__Available data__

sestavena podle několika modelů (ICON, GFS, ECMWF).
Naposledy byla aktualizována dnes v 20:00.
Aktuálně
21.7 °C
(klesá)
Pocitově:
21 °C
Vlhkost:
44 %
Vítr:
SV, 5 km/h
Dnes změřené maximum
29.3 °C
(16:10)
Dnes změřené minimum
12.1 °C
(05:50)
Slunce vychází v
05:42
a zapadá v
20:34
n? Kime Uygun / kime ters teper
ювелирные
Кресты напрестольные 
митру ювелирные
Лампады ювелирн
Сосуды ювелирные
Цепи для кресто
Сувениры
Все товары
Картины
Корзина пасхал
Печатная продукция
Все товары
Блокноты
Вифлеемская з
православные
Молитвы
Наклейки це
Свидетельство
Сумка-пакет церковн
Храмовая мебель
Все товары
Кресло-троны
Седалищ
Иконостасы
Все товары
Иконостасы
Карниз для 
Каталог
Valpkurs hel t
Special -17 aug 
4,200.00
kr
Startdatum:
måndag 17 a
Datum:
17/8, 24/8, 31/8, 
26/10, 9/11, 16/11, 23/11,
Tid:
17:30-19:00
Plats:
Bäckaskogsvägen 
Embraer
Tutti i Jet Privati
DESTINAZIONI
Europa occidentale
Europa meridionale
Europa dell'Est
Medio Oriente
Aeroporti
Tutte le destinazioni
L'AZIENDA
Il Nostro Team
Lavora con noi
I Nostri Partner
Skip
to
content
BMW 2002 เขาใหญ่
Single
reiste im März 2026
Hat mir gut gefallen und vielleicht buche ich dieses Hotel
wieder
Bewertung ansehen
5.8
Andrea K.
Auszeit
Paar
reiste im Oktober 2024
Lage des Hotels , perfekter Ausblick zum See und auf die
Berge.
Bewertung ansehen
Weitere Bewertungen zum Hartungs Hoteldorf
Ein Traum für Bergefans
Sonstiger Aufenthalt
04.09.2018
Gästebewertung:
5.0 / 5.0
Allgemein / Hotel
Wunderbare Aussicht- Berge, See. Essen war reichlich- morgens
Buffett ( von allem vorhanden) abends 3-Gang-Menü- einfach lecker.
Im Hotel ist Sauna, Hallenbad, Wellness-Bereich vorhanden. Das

__Exercise aim__
Copy every line of the listing above exactly.

__Solution for this exercise__
sestavena podle několika modelů (ICON, GFS, ECMWF).
Naposledy byla aktualizována dnes v 20:00.
Aktuálně
21.7 °C
(klesá)
Pocitově:
21 °C
Vlhkost:
44 %
Vítr:
SV, 5 km/h
Dnes změřené maximum
29.3 °C
(16:10)
Dnes změřené minimum
12.1 °C
(05:50)
Slunce vychází v
05:42
a zapadá v
20:34
n? Kime Uygun / kime ters teper
ювелирные
Кресты напрестольные 
митру ювелирные
Лампады ювелирн
Сосуды ювелирные
Цепи для кресто
Сувениры
Все товары
Картины
Корзина пасхал
Печатная продукция
Все товары
Блокноты
Вифлеемская з
православные
Молитвы
Наклейки це
Свидетельство
Сумка-пакет церковн
Храмовая мебель
Все товары
Кресло-троны
Седалищ
Иконостасы
Все товары
Иконостасы
Карниз для 
Каталог
Valpkurs hel t
Special -17 aug 
4,200.00
kr
Startdatum:
måndag 17 a
Datum:
17/8, 24/8, 31/8, 
26/10, 9/11, 16/11, 23/11,
Tid:
17:30-19:00
Plats:
Bäckaskogsvägen 
Embraer
Tutti i Jet Privati
DESTINAZIONI
Europa occidentale
Europa meridionale
Europa dell'Est
Medio Oriente
Aeroporti
Tutte le destinazioni
L'AZIENDA
Il Nostro Team
Lavora con noi
I Nostri Partner
Skip
to
content
BMW 2002 เขาใหญ่
Single
reiste im März 2026
Hat mir gut gefallen und vielleicht buche ich dieses Hotel
wieder
Bewertung ansehen
5.8
Andrea K.
Auszeit
Paar
reiste im Oktober 2024
Lage des Hotels , perfekter Ausblick zum See und auf die
Berge.
Bewertung ansehen
Weitere Bewertungen zum Hartungs Hoteldorf
Ein Traum für Bergefans
Sonstiger Aufenthalt
04.09.2018
Gästebewertung:
5.0 / 5.0
Allgemein / Hotel
Wunderbare Aussicht- Berge, See. Essen war reichlich- morgens
Buffett ( von allem vorhanden) abends 3-Gang-Menü- einfach lecker.
Im Hotel ist Sauna, Hallenbad, Wellness-Bereich vorhanden. Das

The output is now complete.